Questi appena sentirono i primi morsi del fuoco s’inalberarono spaventosamente sollevando perfino gli uomini che li trattenevano, e mandando nitriti dolorosi.

– Via tutti!... – gridò Dimitri.

I tre animali, pazzi di dolore, si scagliarono a precipizio attraverso alla valle, divorando la via con celerità incredibile.

Poco dopo la slitta, si slanciava dietro di loro con eguale celerità: l’jemskik, Iwan e l’ingegnere erano riusciti a introdurre l’esca anche negli orecchi dei loro animali.

Ben presto la corsa divenne così vertiginosa, che gli stessi cocchieri cominciarono ad inquietarsi. I cavalli correvano come una tromba, senza più nulla vedere, senza più obbedire alla briglia. Guai se un ostacolo si fosse trovato sulla loro via.

Quante verste percorsero? Forse quindici, forse il doppio.

Ad un tratto però i cavalli della slitta stramazzarono l’uno addosso all’altro, ed il veicolo, arrestato di colpo, si rovesciò proiettando a destra ed a sinistra lo studente, l’ingegnere e l’jemskik.

I cavalli della troika continuarono ancora per trecento passi poi a loro volta caddero, lanciando in mezzo alla neve Maria, il colonnello e Dimitri.

Quantunque l’urto fosse stato violento, il colonnello si era prontamente rialzato, slanciandosi verso la sorella, la quale si dibatteva fra la neve che l’aveva mezza sepolta.

– Sei ferita? – le chiese, con ansietà.

– No, Sergio, – rispose la giovanetta, sorridendo. – La volata è stata brusca, ma la neve ha raddolcito il colpo.

– Ho tremato per te.

– Un semplice accidente di viaggio.
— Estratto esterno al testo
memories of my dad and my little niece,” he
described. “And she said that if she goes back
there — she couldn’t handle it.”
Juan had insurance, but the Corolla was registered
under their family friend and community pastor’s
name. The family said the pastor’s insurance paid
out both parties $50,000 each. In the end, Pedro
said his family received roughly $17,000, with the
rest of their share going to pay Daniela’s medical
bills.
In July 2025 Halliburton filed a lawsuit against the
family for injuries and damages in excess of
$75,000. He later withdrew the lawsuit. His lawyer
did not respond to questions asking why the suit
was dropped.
E i compagni?

– Sono qui, padrona, – disse Dimitri, sbarazzandosi della neve.

– E gli altri s’avanzano verso di noi, – disse il colonnello.

– Anche Iwan?

– Sì, Maria.

– Ed i cavalli?

– Due sono morti ed il terzo sta per spirare, – rispose Dimitri.

– Poveri animali ma... toh!... Una capanna!...
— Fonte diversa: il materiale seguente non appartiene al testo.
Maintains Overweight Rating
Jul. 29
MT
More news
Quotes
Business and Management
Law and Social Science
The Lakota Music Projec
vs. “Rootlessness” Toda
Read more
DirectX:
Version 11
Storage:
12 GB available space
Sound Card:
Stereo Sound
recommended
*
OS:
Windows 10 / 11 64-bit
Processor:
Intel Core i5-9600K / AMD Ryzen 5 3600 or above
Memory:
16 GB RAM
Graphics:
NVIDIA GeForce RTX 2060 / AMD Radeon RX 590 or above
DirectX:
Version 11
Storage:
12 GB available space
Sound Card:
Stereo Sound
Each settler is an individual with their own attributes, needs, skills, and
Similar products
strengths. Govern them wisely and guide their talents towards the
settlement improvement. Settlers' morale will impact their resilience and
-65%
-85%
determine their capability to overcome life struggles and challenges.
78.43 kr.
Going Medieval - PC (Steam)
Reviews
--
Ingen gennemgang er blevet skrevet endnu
– Dove? – chiesero il colonnello e Dimitri.

– Laggiù, sull’orlo di quel bosco.

Sergio guardò nella direzione indicata e scorse infatti, all’estremità della vallata, sul margine d’un bosco di larici e di betulle, una casa bassa con un tetto spiovente, costruita con grossi tronchi di albero, e d’aspetto miserabile.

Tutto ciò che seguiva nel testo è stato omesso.